DNA polymerase beta: analysis of the contributions of tyrosine-271 and asparagine-279 to substrate specificity and fidelity of DNA replication by pre-steady-state kinetics.

DNA polymerase beta (pol beta) from rat brain, overexpressed in Escherichia coli, was used as a model to study the factors responsible for substrate specificity [kpol, Kd(app) and kpol/Kd(app)] and fidelity during DNA synthesis. The roles of two active-site residues, Asn-279 and Tyr-271, were examined by construction of N279A, N279Q, Y271A, Y271F and Y271S mutants followed by structural analyses by NMR and CD and functional analyses by pre-steady-state kinetics.
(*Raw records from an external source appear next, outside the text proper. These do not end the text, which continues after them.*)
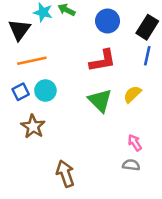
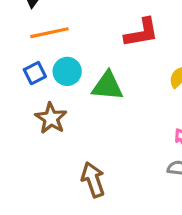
green triangle: (100, 100) -> (108, 86), moved, turned -40

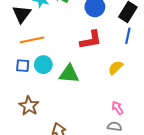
blue square: (35, 73) -> (23, 66), turned 32
brown star: (51, 118) -> (29, 106), moved

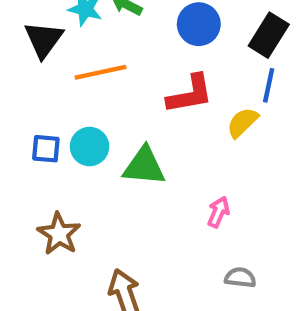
orange line: (32, 40) -> (100, 72), moved
yellow semicircle: (115, 68) -> (242, 122), moved
pink arrow: (118, 108) -> (218, 212), moved, turned 56

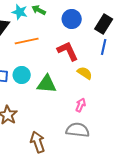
red L-shape: (190, 94) -> (68, 51), turned -105
yellow semicircle: (242, 122) -> (85, 73), moved, turned 77
gray semicircle: (240, 278) -> (78, 130), moved, size x1.6

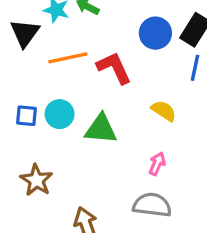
blue circle: (72, 19) -> (155, 33), moved
red L-shape: (68, 51) -> (114, 68), moved

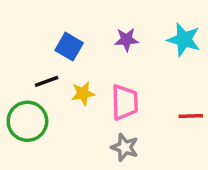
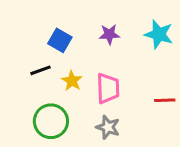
yellow star: (83, 93) -> (72, 81), turned -30
green circle: (27, 121) -> (51, 121), moved

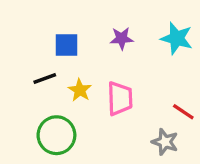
blue square: (60, 40) -> (66, 45), turned -30
red line: (165, 100) -> (183, 112), turned 36
gray star: (108, 127) -> (165, 142), moved

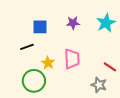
cyan star: (177, 38) -> (106, 23), turned 30
yellow star: (80, 90) -> (48, 63), moved

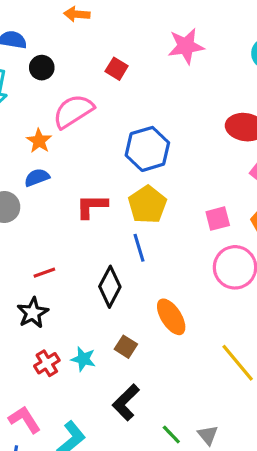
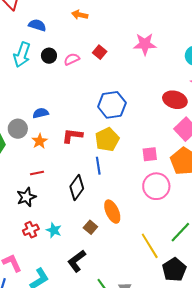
black circle: (42, 68) -> (49, 56), moved
pink semicircle: (73, 111) -> (72, 59), moved, size x0.6
orange star: (39, 141) -> (40, 141), moved
brown square: (126, 347) -> (90, 227), moved

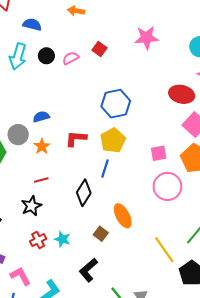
blue line: (98, 166) -> (105, 169), turned 30

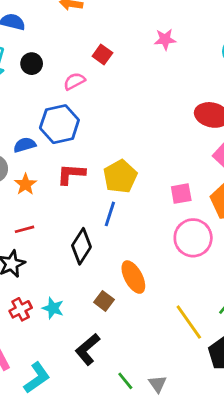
pink star: (147, 38) -> (165, 39), size x0.7
pink semicircle: (71, 58) -> (74, 81), moved
blue hexagon: (116, 104) -> (59, 124), moved

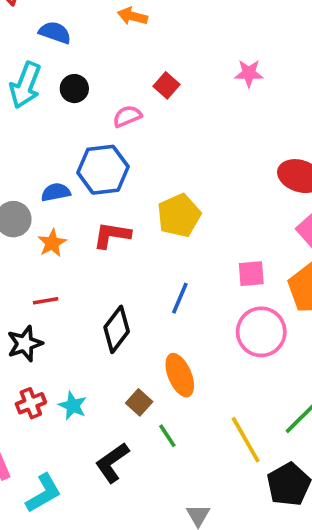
yellow pentagon: (120, 176) -> (179, 215), moved
blue line: (110, 214) -> (180, 298), moved
green line: (125, 381) -> (167, 436), moved

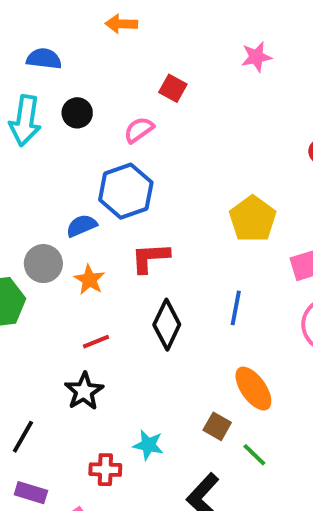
yellow pentagon: (179, 215) -> (253, 219), moved
black diamond: (117, 329) -> (167, 325), moved
red cross: (31, 403) -> (105, 470), moved, turned 36

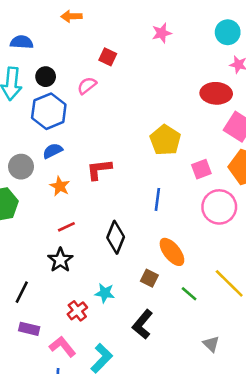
blue hexagon: (126, 191) -> (49, 111), moved
gray circle: (43, 264) -> (21, 167), moved
black diamond: (167, 325) -> (116, 237), moved
green line: (254, 455) -> (189, 294), moved
red cross: (105, 470) -> (77, 311), turned -36

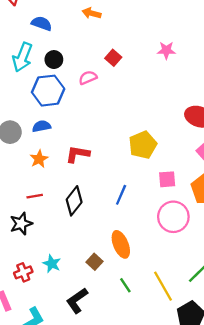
black diamond: (116, 237) -> (74, 201), moved

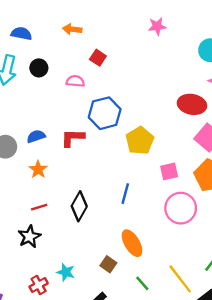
orange arrow: (92, 13) -> (72, 29), moved
pink star: (166, 50) -> (157, 26), moved
pink semicircle: (88, 78) -> (75, 81), turned 36
blue hexagon: (48, 91) -> (105, 113), moved
red L-shape: (78, 154) -> (73, 138), moved

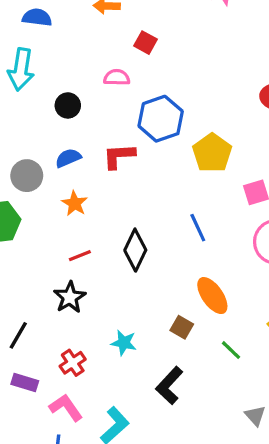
black circle: (39, 68) -> (68, 105), moved
blue line: (125, 194) -> (198, 228), turned -36
red cross: (39, 285) -> (73, 363), moved

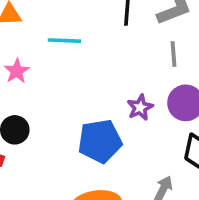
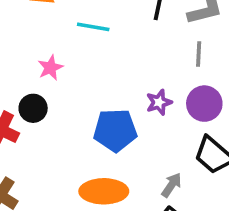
pink star: (17, 71) -> (50, 68), moved

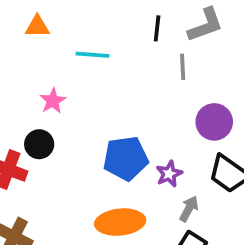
gray line: (199, 54) -> (183, 67), moved
purple star: (159, 102) -> (169, 174), moved

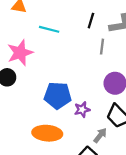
pink star: (53, 101) -> (20, 53), size x1.6
gray arrow: (189, 209) -> (100, 135), moved

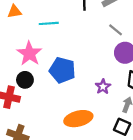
gray line: (102, 47) -> (116, 30), moved, turned -40
blue pentagon: (58, 95) -> (62, 70), moved, turned 30

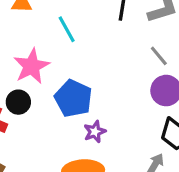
cyan line: (49, 23) -> (67, 29), turned 54
purple star: (103, 87) -> (95, 132), moved

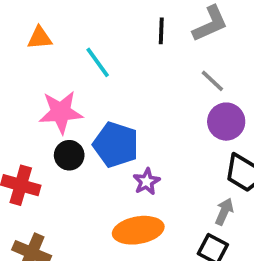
pink star: (32, 66) -> (61, 112), turned 30
black circle: (18, 102) -> (69, 155), moved

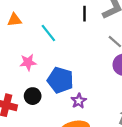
pink star: (61, 112) -> (28, 62), size x0.7
black circle: (69, 155) -> (33, 96), moved

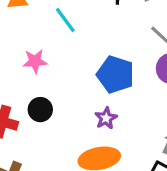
blue pentagon: (60, 80) -> (115, 75), moved

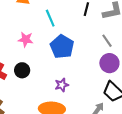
blue pentagon: (115, 75) -> (62, 47), moved

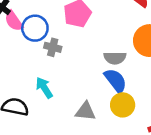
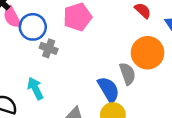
gray semicircle: (115, 58) -> (127, 74), moved, turned -115

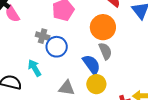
blue circle: (33, 27) -> (57, 47), moved
orange circle: (148, 53) -> (103, 27), moved

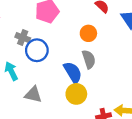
orange circle: (103, 27) -> (88, 33), size x0.6
gray triangle: (67, 88) -> (33, 95), moved

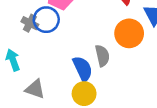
orange circle: (88, 33) -> (129, 33), moved, size x1.5
blue circle: (37, 50) -> (46, 20), moved

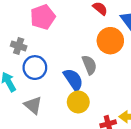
blue circle: (46, 20) -> (35, 68), moved
gray triangle: (35, 89) -> (33, 105), turned 30

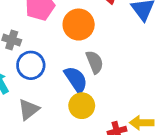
orange circle: (110, 41) -> (79, 25), moved
gray triangle: (33, 105) -> (29, 109), turned 42

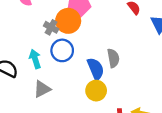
orange circle: (79, 25) -> (68, 21), moved
gray triangle: (29, 109) -> (42, 89), moved

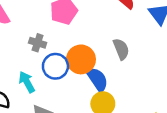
orange circle: (68, 21) -> (81, 59), moved
gray semicircle: (113, 58) -> (121, 49), moved

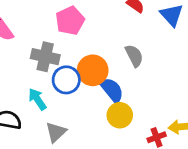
gray cross: (38, 43) -> (45, 57), size x1.5

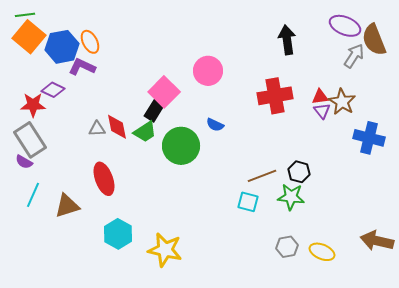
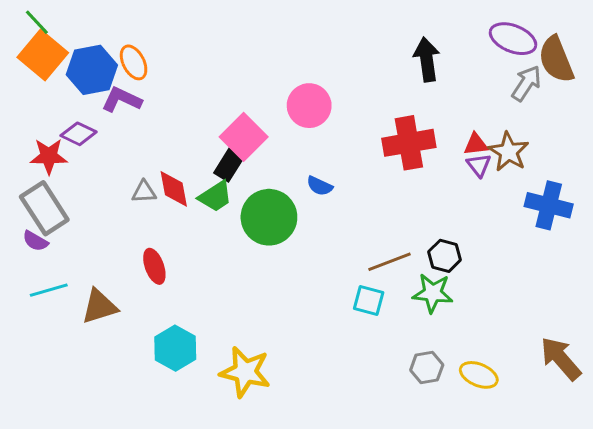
green line: (25, 15) -> (37, 22), turned 54
red ellipse: (104, 179) -> (154, 266), size x0.7
cyan line: (33, 195) -> (49, 290), turned 50
brown arrow: (377, 241) -> (561, 359), turned 36

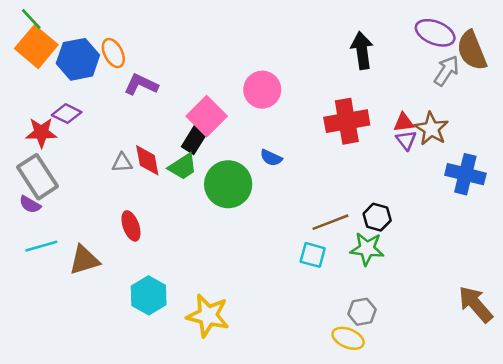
purple L-shape: (122, 100) -> (141, 85), moved
yellow ellipse: (479, 375) -> (348, 338), moved

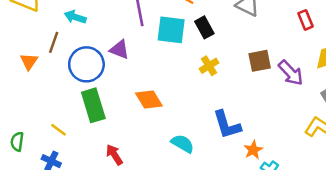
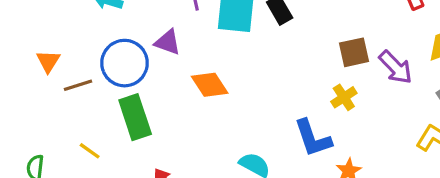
brown line: (54, 42) -> (78, 85), moved, turned 55
yellow cross: (209, 66) -> (344, 97), moved
orange diamond: (149, 100) -> (210, 85), moved

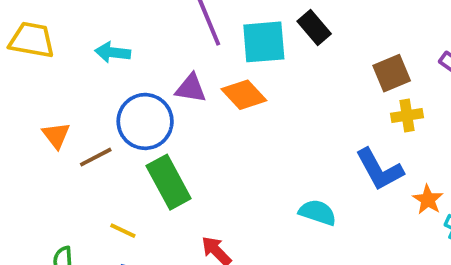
brown square: (354, 52) -> (392, 73), moved
orange diamond: (210, 85) -> (244, 95), moved
yellow cross: (344, 97) -> (407, 116), turned 35

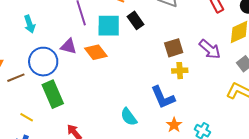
cyan arrow: (113, 52) -> (30, 24), turned -120
orange star: (428, 200) -> (174, 125), moved
cyan semicircle: (318, 212) -> (129, 117), turned -150

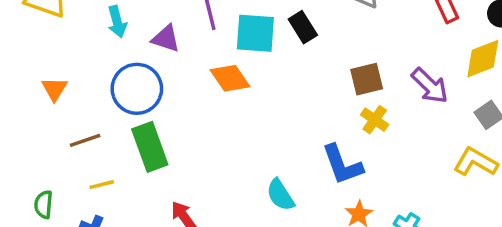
purple triangle: (69, 46) -> (166, 38), moved
yellow cross: (180, 71) -> (375, 120), turned 35
brown line: (16, 78) -> (85, 140), moved
yellow line: (27, 117) -> (102, 185), turned -48

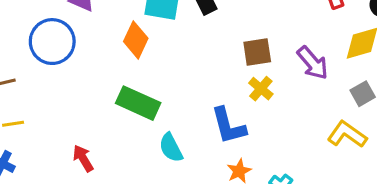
orange diamond: (230, 78) -> (136, 40), turned 54
green rectangle: (150, 147) -> (138, 103), moved, turned -51

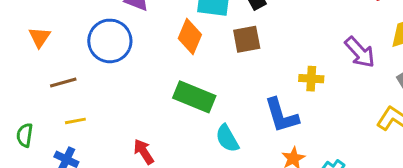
brown square: (257, 52) -> (247, 39), moved
yellow cross: (261, 89) -> (311, 79), turned -35

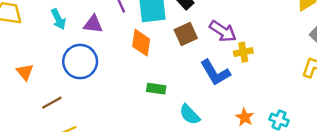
purple arrow: (360, 52) -> (223, 31), moved
green rectangle: (194, 97) -> (156, 89), size x0.6
blue L-shape: (281, 115) -> (215, 73), moved

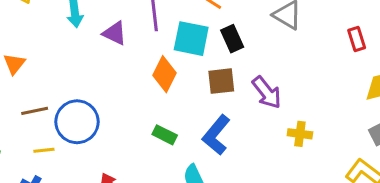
yellow cross: (243, 52) -> (300, 134), moved
blue circle: (80, 62) -> (77, 122), moved
blue L-shape: (215, 73) -> (216, 135), moved, turned 52

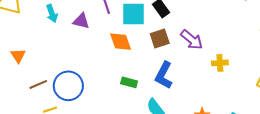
orange diamond: (165, 74) -> (121, 42), turned -35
The results are summarized as follows. (i) None of the two-dimensional NMR spectra of the mutants was significantly perturbed relative to that for wild-type pol beta, suggesting that Tyr-271 and Asn-279 are not important for the global structure of the protein. (ii) CD analyses of guanidinium hydrochloride-induced denaturation showed that all mutants behaved similarly to the wild type in the free energy of denaturation, suggesting that Tyr-271 and Asn-279 are not critical for the conformational stability of pol beta. (iii) The Kd(app) for the correct dNTP was lower than that for the incorrect dNTP by a factor of 10-30 in the case of wild-type pol beta. Upon mutation to give N279A and N279Q, the Kd(app) for the correct dNTP increased by a factor of 15-25. As a consequence, the Kd(app) values for the correct and incorrect nucleotides were similar for N279A and N279Q, suggesting that the main function of the side chain of Asn-279 is in discrimination between the binding of correct and incorrect dNTPs. (iv) In the case of the Y271A mutant, the fidelity and the catalytic efficiency kpol/Kd(app) were little perturbed relative to the wild type. However, both the kpol and Kd(app) values for dNTP were 4-8 times lower in the case of the Y271A mutant than the corresponding values for wild-type pol beta. Since the chemical step may not be rate-limiting for wild-type pol beta, the effect on kpol could be quite significant if it is caused by a perturbation in the chemical step. (v) Pol beta displayed the greatest specificity towards the G:C base pair, which is incorporated during base excision repair of G:U and G:T mispairs. This specificity was slightly enhanced for the Y271F mutant.